He was the eldest son and heir of Sir Bourchier Wrey, 5th Baronet (c. 1683 – 1726), lord of the manor of Tawstock, a Jacobite sympathiser, by his wife (who had married him as her second husband) and first cousin Diana Rolle (born 1683), a daughter of John Rolle (died 1689), eldest son and heir of Sir John Rolle (1626–1706) of Stevenstone, near Great Torrington, Devon, Sheriff of Devon in 1682[4] and one of the largest landowners in Devon.
While living in Rome, Lady Mary Wortley Montagu recorded him as having slept with his landlady, with the encouragement of his landlord.
In 1742 he was elected to the Society of Dilettanti, a group of gentlemen who wanted to maintain an interest in the antiquarian and artistic pursuits which they had enjoyed abroad.

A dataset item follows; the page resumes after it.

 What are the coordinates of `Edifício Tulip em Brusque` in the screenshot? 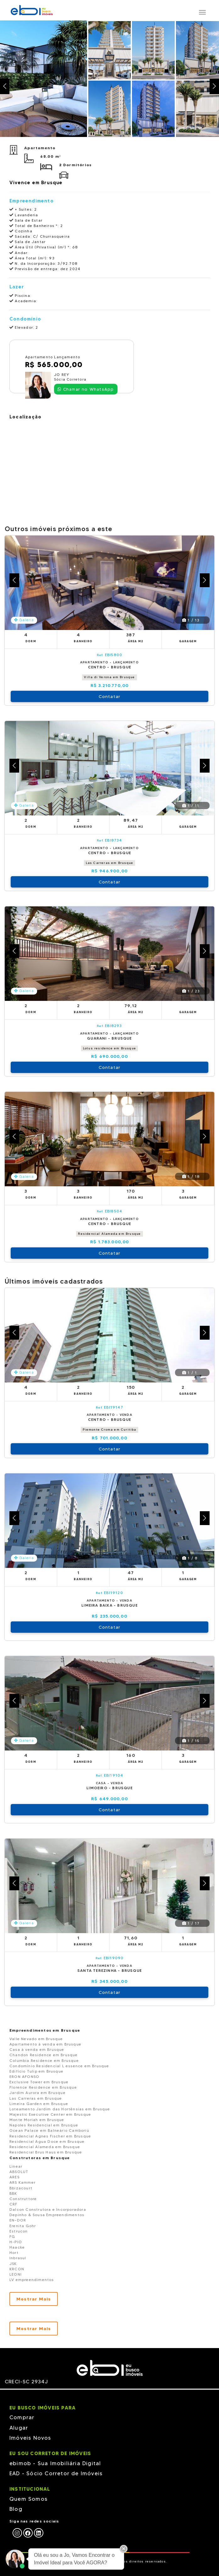 It's located at (36, 2071).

George Knapton (1698–1778), the official portraitist of the society, painted his portrait in 1744, in which he is depicted on board a ship holding a punch bowl inscribed with a line from Horace's Odes: "dulce est desipere in loco" (it is sweet on occasion to play the fool).
He rebuilt the pier at Ilfracombe, of which manor he was lord, and established better arrangements for English fishermen in Bremen, Hamburg, Lübeck and Copenhagen.